Policymakers should focus on three dimensions:
1) Encouraging private capital market solutions
The change in market ownership from private to public players over the past 10 years has had several unintended side effects, including crowding out long-term investors such as re/insurers, which are a central component of system resilience. A more supportive policy environment would enable the private sector to play a bigger role in building resilience and help to alleviate government-contingent liabilities. For example, re/insurers could play a key role in narrowing the global pension gap – which is forecast to grow by 5% annually to $400 trillion by 2050 – by providing risk-transfer solutions for underfunded private pension schemes, and annuity products to encourage more discretionary saving for retirement.
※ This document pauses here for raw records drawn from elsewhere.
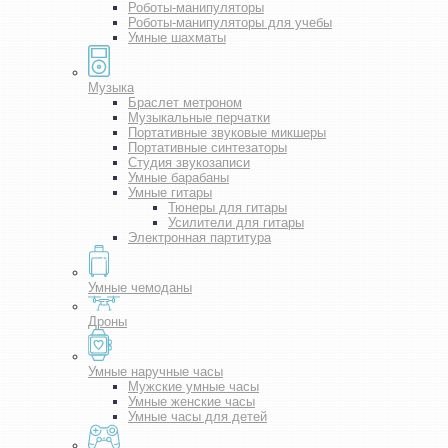
Роботы-манипуляторы
Роботы-манипуляторы для учебы
Умные шахматы
Музыка
Браслет метроном
Музыкальные перчатки
Портативные звуковые микшеры
Портативные синтезаторы
Студия звукозаписи
Умные барабаны
Умные гитары
Тюнеры для гитары
Усилители для гитары
Электронная партитура
Умные чемоданы
Дроны
Умные наручные часы
Мужские умные часы
Умные женские часы
Умные часы для детей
2) Introducing a tradable infrastructure asset class
At the same time, new asset classes and products should be developed – for example, to address the large infrastructure financing gap, estimated at $97 trillion through 2040 and relieve the burden on government budgets. The starting point for establishing a tradable infrastructure asset class is promoting standardization and transparency through a common disclosure framework and related documentation. This would go a long way towards unlocking the global re/insurance sector's estimated $30 trillion of assets under management for investments in critical infrastructure projects that support the low-carbon economy. It would also strengthen our industry's dual role: as well as pricing and underwriting the risk of adverse climate-related weather events, we would invest in long-term resilience-building projects. As such, we not only focus on mitigating climate risks, but also adaptation, which is crucially important.
3) Promoting sustainable investing
Additionally, further progress towards a common classification system – a so-called taxonomy – for sustainable finance is needed, outlining whether an economic activity is environmentally sustainable. Through close collaboration between the private and public sectors, policymakers should establish a risk-based market-consistent regulatory framework for environmental, social and governance (ESG) investments and increase the importance of ESG in financial analysis. As well as making economic sense, including sustainable considerations in investment processes would help to strengthen our economies and societies now and for future generations.
Will we be fast enough?
Globalisation 4.0 must be truly different from what we have seen so far. New approaches, policies and a shift towards long-term thinking are urgently needed to create a more resilient future. Building a solid macro-economic environment and resilient societies is in the interest of both the public and private sectors – recent market volatility only underscores this need. With no time to spare, let's combine our knowledge and resources and partner up to help reduce threat of climate change, create next wave of economic growth and, in doing so, secure the future for generations to come. The question is: will we act fast enough?